S’exprimant lundi soir à l’occasion du lancement du Partenariat Africa Keystone, en marge de la 80ᵉ session de l’Assemblée générale des Nations Unies, Ramaphosa a présenté cette initiative comme un modèle ambitieux de coopération régionale, d’intégration écologique et de développement durable.
« La réussite de ces parcs repose sur un leadership africain et sur des retombées directes pour les communautés locales », a-t-il affirmé. « Nous devons nous engager collectivement à préserver notre patrimoine naturel pour aujourd’hui et pour les générations futures. »
Le Partenariat Africa Keystone, fruit d’une collaboration entre l’International Conservation Caucus Foundation, la Rob Walton Foundation et l’African Wildlife Foundation, bénéficie du soutien bipartisan des parlementaires américains.

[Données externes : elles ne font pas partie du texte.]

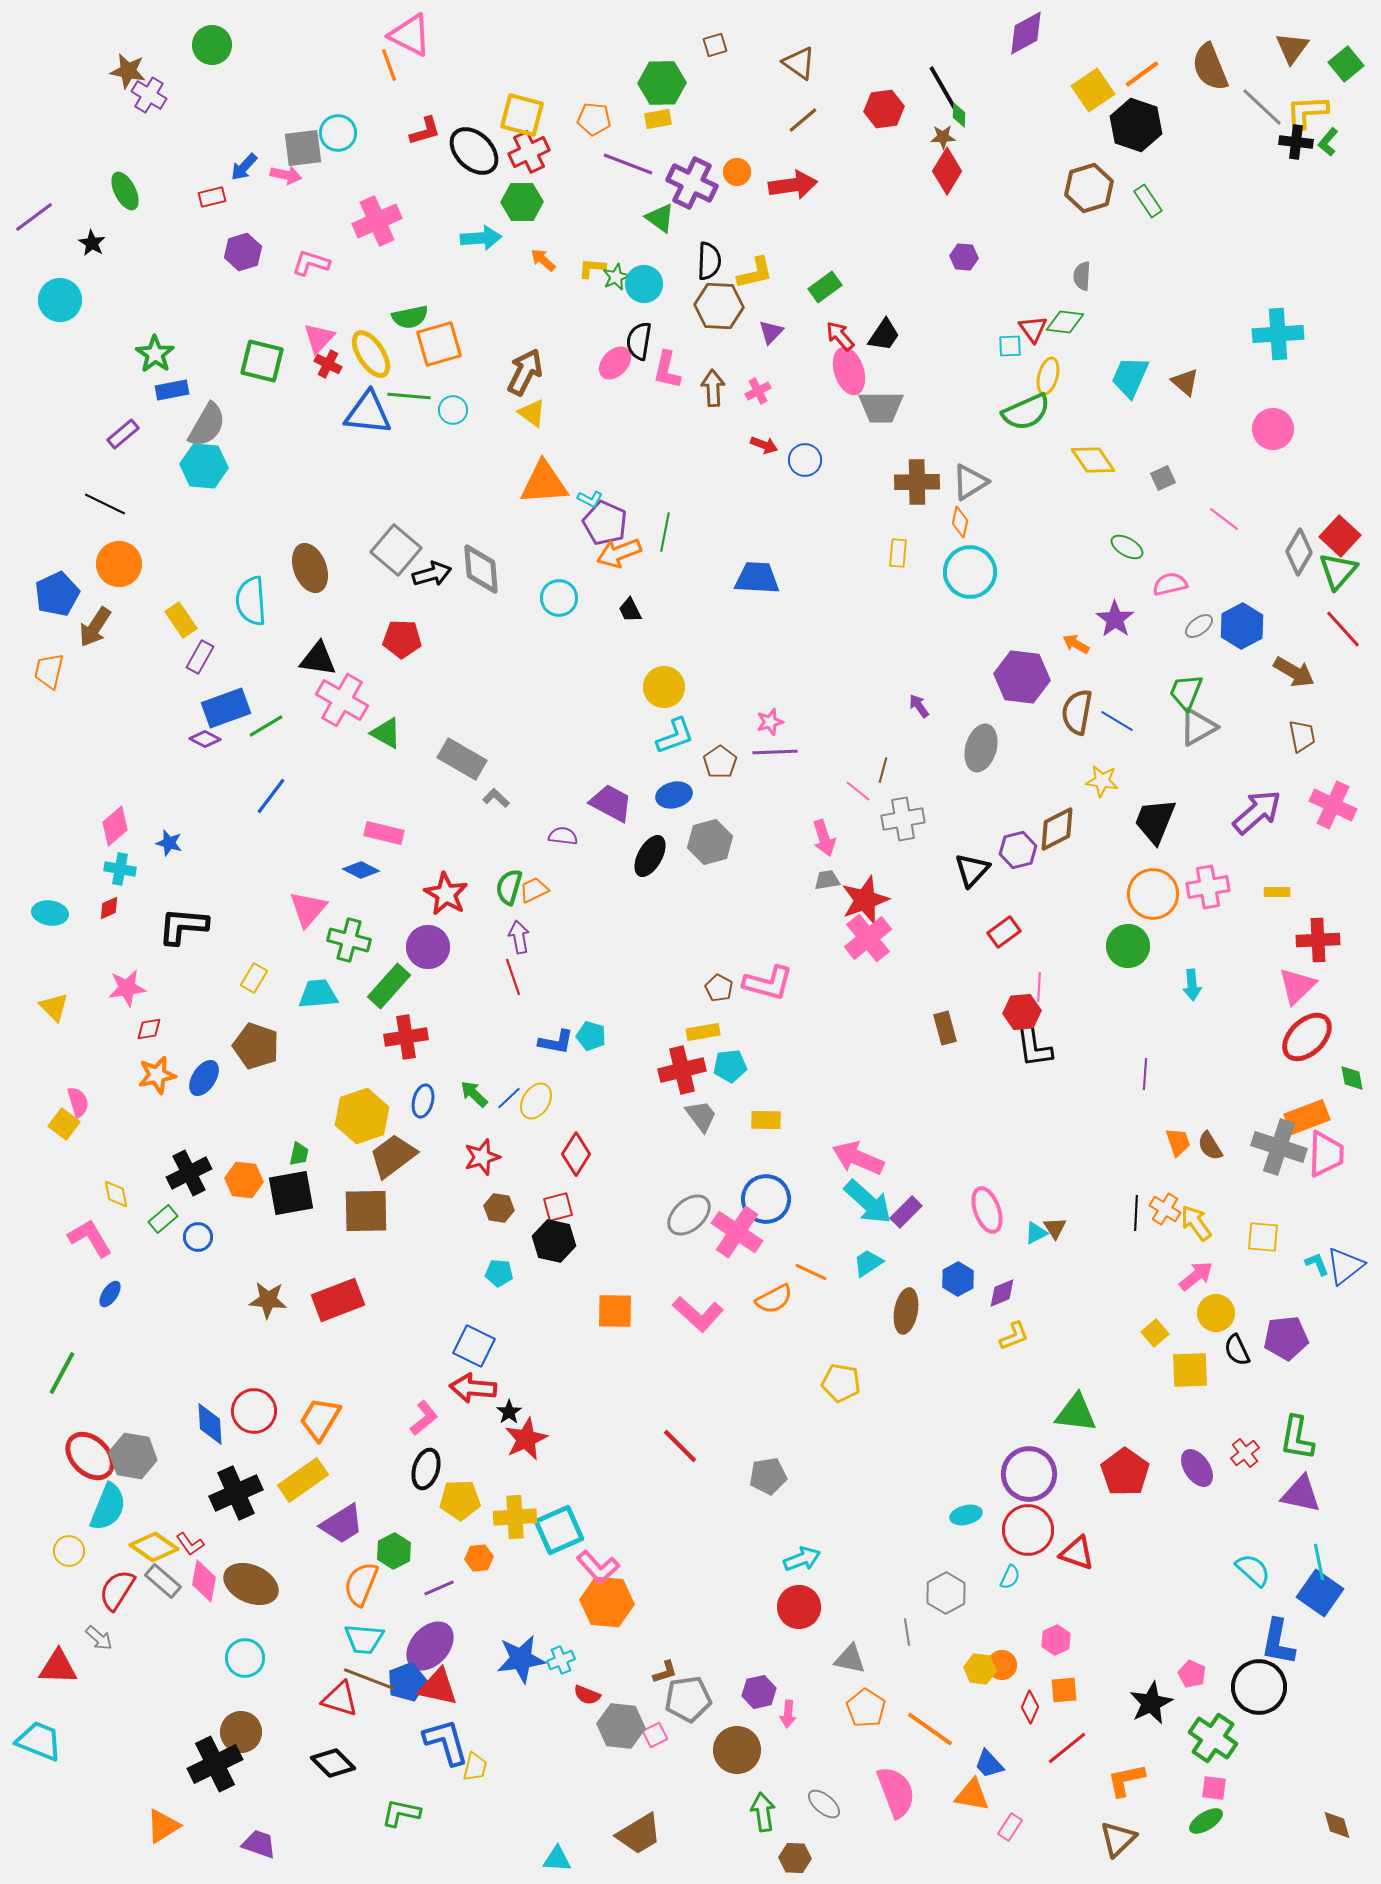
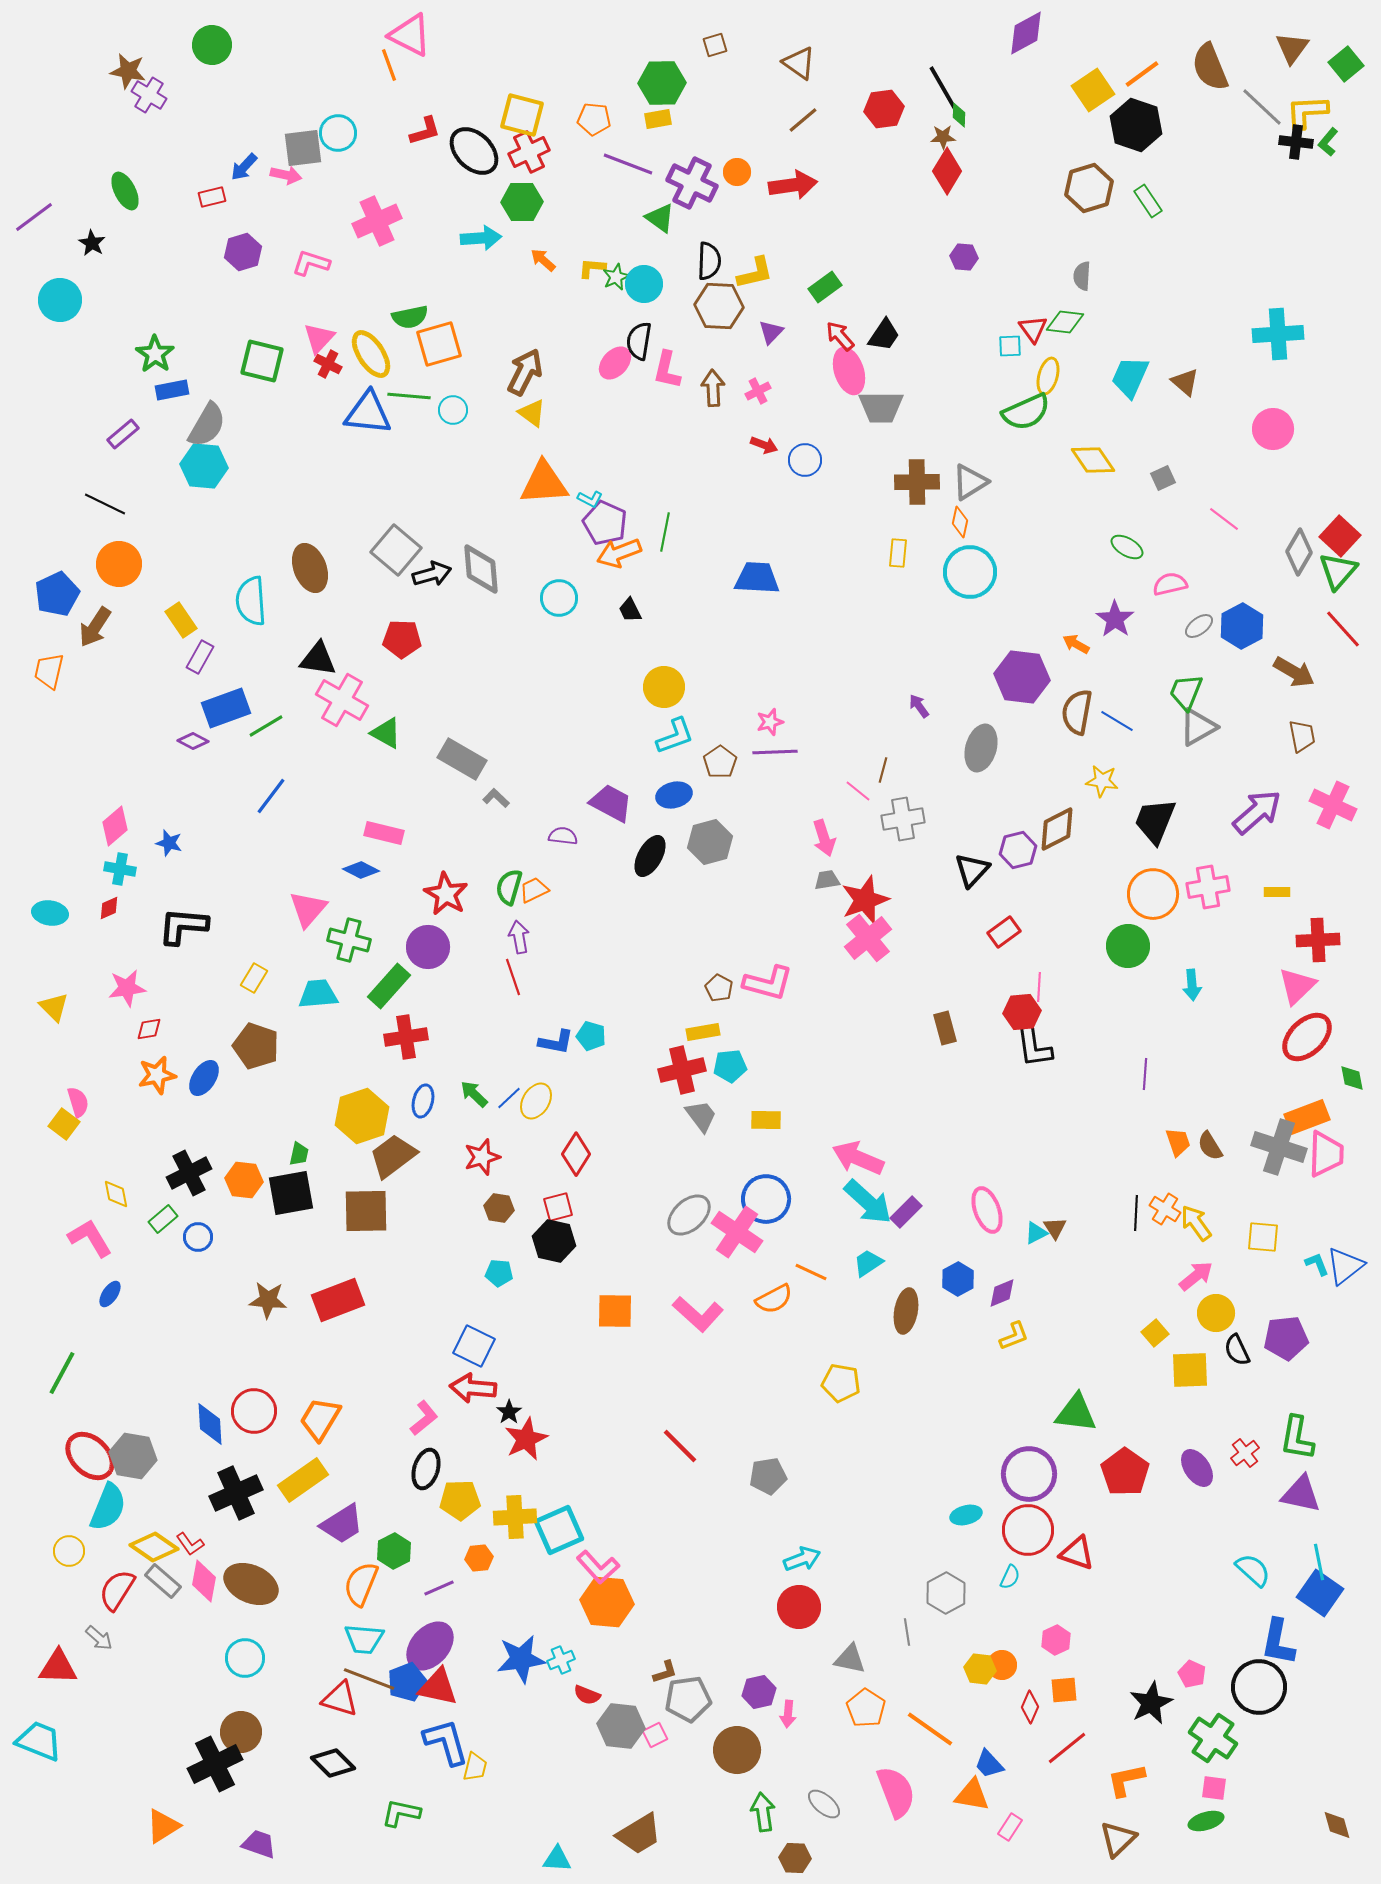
purple diamond at (205, 739): moved 12 px left, 2 px down
green ellipse at (1206, 1821): rotated 16 degrees clockwise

Il vise à mobiliser des financements et un accompagnement technique pour 162 zones protégées sélectionnées pour leur rôle crucial dans la connectivité écologique, la résilience environnementale et la valeur irremplaçable de leurs écosystèmes.
Malgré l’existence de soutiens pour certains sites, notamment via l’ONG African Parks, la majorité des zones protégées restent confrontées à de sévères carences financières et organisationnelles.

Ramaphosa a également mis en avant le rôle pionnier de la Communauté de développement de l’Afrique australe (SADC) dans la conservation transfrontalière. Le Programme des aires de conservation transfrontalières a permis la création de corridors pour la faune, favorisant la mobilité des espèces, stimulant le tourisme durable et renforçant l’autonomie économique des populations locales à travers des projets de conservation.
« Nous devons poursuivre ce modèle intégré, où conservation et développement avancent main dans la main, pour le bénéfice de nos habitants, de nos écosystèmes et des générations à venir », a-t-il insisté.
L’initiative Africa Keystone ambitionne d’attirer de nouveaux investissements pour améliorer les infrastructures de conservation, soutenir la gestion communautaire et renforcer la résilience climatique à travers l’Afrique.